Qui n'a pas envie de croire en ces beaux mots ? Car les mots sont tout simplement beaux. Adroitement choisis. Excellement bien dis.
Et c'est bien là le problème. Car oui, le problème est que ce ne sont que des mots. Des mots répétés, martellés. Et avec une telle consistance.
Provoquer la peur, et ensuite en récolter les fruits.
Bravo Mr Sarkozy, vous avez fait élire le LIBERALISME sans jamais en avoir exprimé les réelles valeurs, les réelles conséquences.

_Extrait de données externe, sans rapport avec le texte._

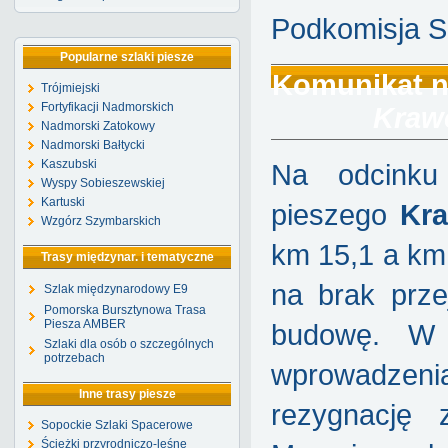
Podkomisja S
Popularne szlaki piesze
Komunikat nr
Trójmiejski
Fortyfikacji Nadmorskich
Krawę
Nadmorski Zatokowy
Nadmorski Bałtycki
Kaszubski
Na odcinku 
Wyspy Sobieszewskiej
Kartuski
pieszego
Kra
Wzgórz Szymbarskich
km 15,1 a km 
Trasy międzynar. i tematyczne
na brak prze
Szlak międzynarodowy E9
Pomorska Bursztynowa Trasa
Piesza AMBER
budowę. W 
Szlaki dla osób o szczególnych
potrzebach
wprowadzen
Inne trasy piesze
rezygnację
Sopockie Szlaki Spacerowe
Ścieżki przyrodniczo-leśne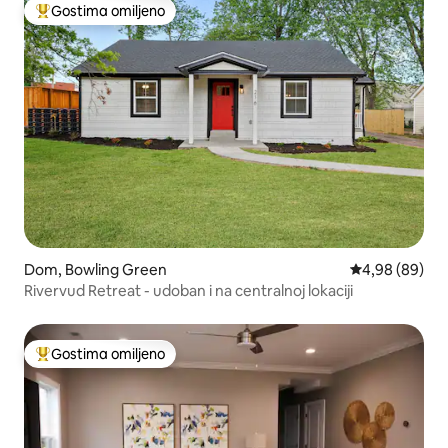
Gostima omiljeno
Najuspešniji među gostima omiljenim
Dom, Bowling Green
Prosečna ocena
4,98 (89)
Rivervud Retreat - udoban i na centralnoj lokaciji
Gostima omiljeno
Najuspešniji među gostima omiljenim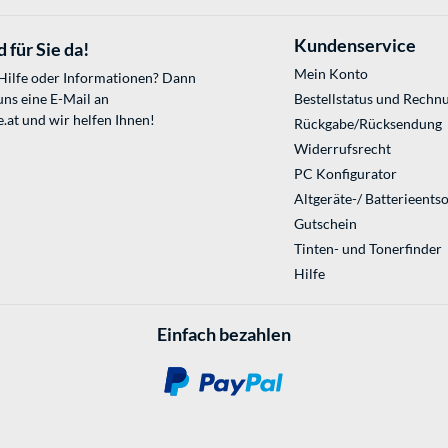
Kundenservice
 für Sie da!
Mein Konto
 Hilfe oder Informationen? Dann
uns eine E-Mail an
Bestellstatus und Rechn
.at
und wir helfen Ihnen!
Rückgabe/Rücksendung
Widerrufsrecht
PC Konfigurator
Altgeräte-/ Batterieents
Gutschein
Tinten- und Tonerfinder
Hilfe
Einfach bezahlen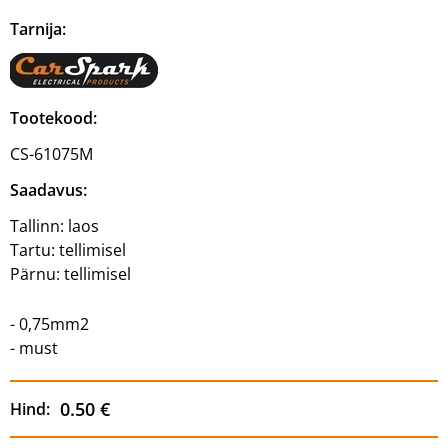
Tarnija:
Tootekood:
CS-61075M
Saadavus:
Tallinn:
laos
Tartu:
tellimisel
Pärnu:
tellimisel
- 0,75mm2
- must
0.50 €
Hind: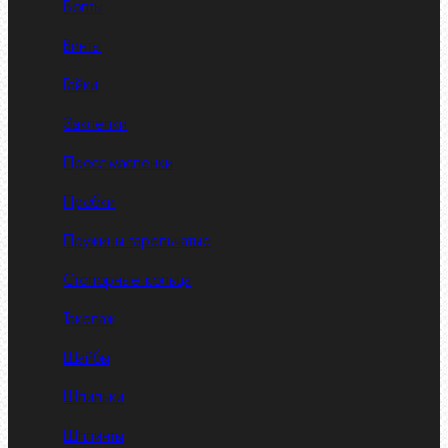
Болты
Винты
Гайки
Заклепки
Пресс-масленки
Пробки
Пружины тарельчатые
Стопорные кольца
Такелаж
Шайбы
Шпильки
Шплинты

Sans jamais n'avoir cité explicitement le modèle américain, celui qui vous fait tant rêver. L'ultralibéralisme américain. Individualisme. Méritocratie.
Ou autrement dit, "marche ou crève".
"Il n'y aura plus d'injustices". Or le libéralisme se nourrit de cela. Le libéralisme vit de cela.
C'est une belle campagne que vous nous avez offerte. Mentir sans retenue, user de la confiance de beaucoup de gens qui n'y croyaient plus, qui ont peur et qui ont vu en vos beaux mots la réponse à leurs maux.
"Ivres d'inconscience. Triste France."
La pilule est difficile à avaler. Mais "le combat" ne fait que commencer.